Alright, I’m back! I hope you enjoyed part one of How NOT to Gain 10 Pounds by 2015. If you missed it, go here.
Let’s get into part two…
- Increase Your Fiber Intake – Much like water, getting enough fiber is a year round effort. Now that you’re in a season where food consumption is at it’s highest it is even more important to help keep your calories a little lower and help your digestive system so that you don’t get “backed up.” Yuck! Just be very mindful to opt for more fibrous vegetables like broccoli, spinach, carrots, etc. You can even supplement with a tasteless, no clump fiber powder in your protein shakes or water.
- Eat More Protein – I find that a lot of people don’t eat enough protein anyways and it gets even worse when there is more carbohydrate type foods within arms reach over the next month or so. You should be eating a lean protein every time you eat a meal or have a snack so that you stay fuller and power up your metabolism to help burn more calories all day long. A good rule when going to a holiday party is to eat a good portion of protein before you head out so that you won’t over do it.
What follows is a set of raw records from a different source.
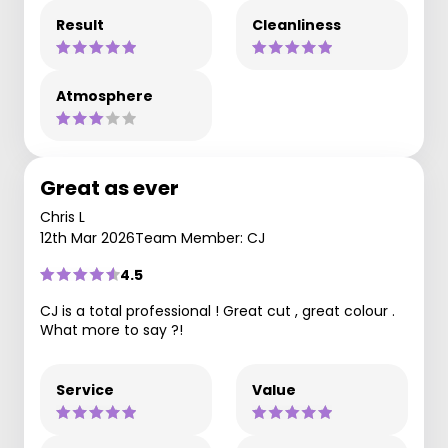
Result
Cleanliness
Atmosphere
Great as ever
Chris L
12th Mar 2026
Team Member: CJ
4.5
CJ is a total professional ! Great cut , great colour .
What more to say ?!
Service
Value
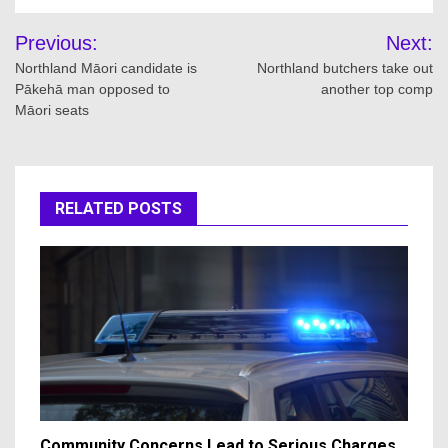
Post
Previous:
Next:
navigation
Northland Māori candidate is
Northland butchers take out
Pākehā man opposed to
another top comp
Māori seats
RELATED POSTS
Community Concerns Lead to Serious Charges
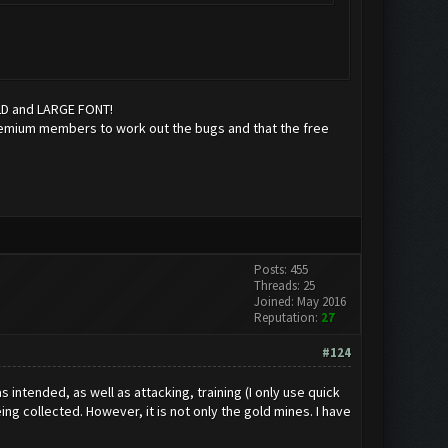
OLD and LARGE FONT!
r premium members to work out the bugs and that the free
Posts: 455
Threads: 25
Joined: May 2016
Reputation:
27
#124
 intended, as well as attacking, training (I only use quick
ng collected. However, it is not only the gold mines. I have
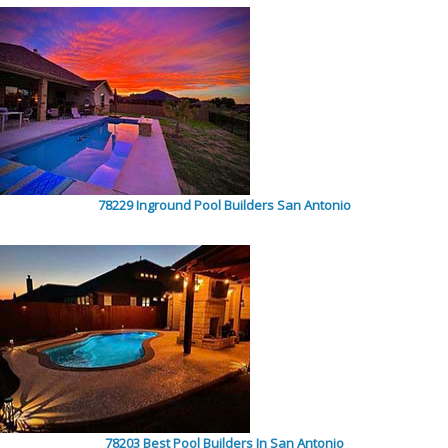
78229 Inground Pool Builders San Antonio
78203 Best Pool Builders In San Antonio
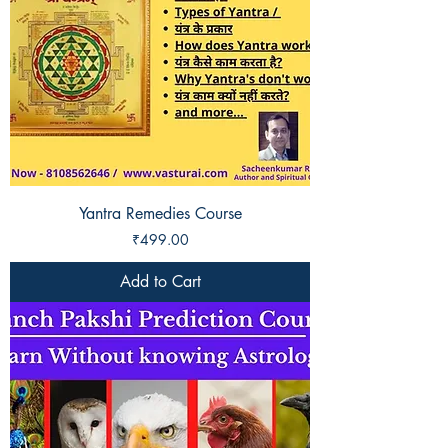
Yantra Remedies Course
Price
₹499.00
Add to Cart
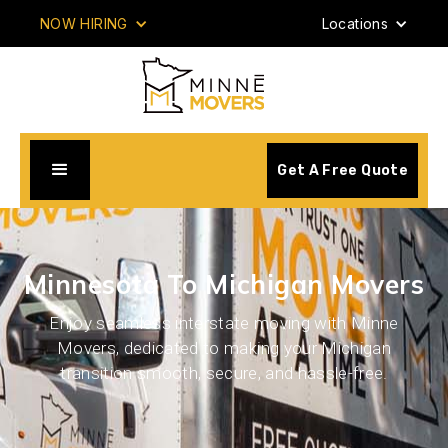
NOW HIRING
Locations
Get A Free Quote
Minnesota To Michigan Movers
Enjoy seamless interstate moving with Minne
Movers, dedicated to making your Michigan
transition smooth, secure, and hassle-free.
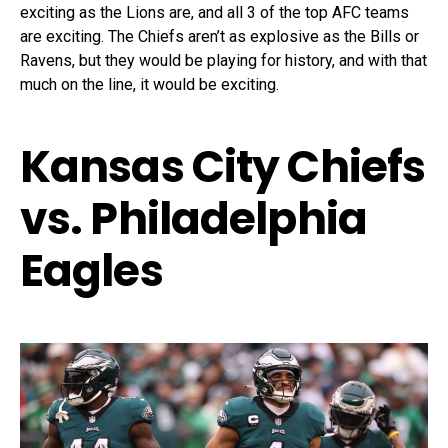
exciting as the Lions are, and all 3 of the top AFC teams
are exciting. The Chiefs aren’t as explosive as the Bills or
Ravens, but they would be playing for history, and with that
much on the line, it would be exciting.
Kansas City Chiefs
vs. Philadelphia
Eagles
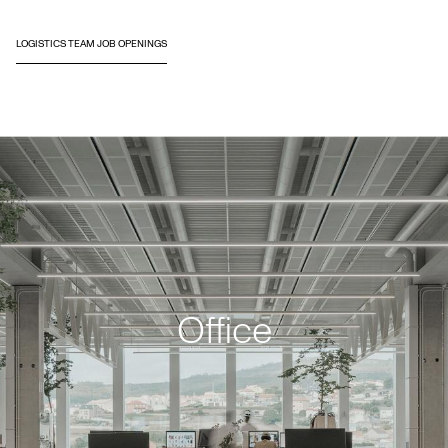
LOGISTICS TEAM JOB OPENINGS
Office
- Better Sleep – Again, this one is a tough one for many people no matter what time of year. Sleep has so much to do with balancing of hormones and burning fat. Yes, burning fat. Just in the last month I’ve seen and felt a tremendous difference in going to bed 30 minutes earlier than usual. I challenge you to put the electronic devices away and let your mind relax more in the evenings. Just that change alone will probably allow you to fall asleep earlier and faster for a great night of rest.
So that does it for part two of my weight loss tips for the holidays. These are only good if you put them into practice and make them a habit for life.
The only perfect time to begin and develop a new habit is the present time.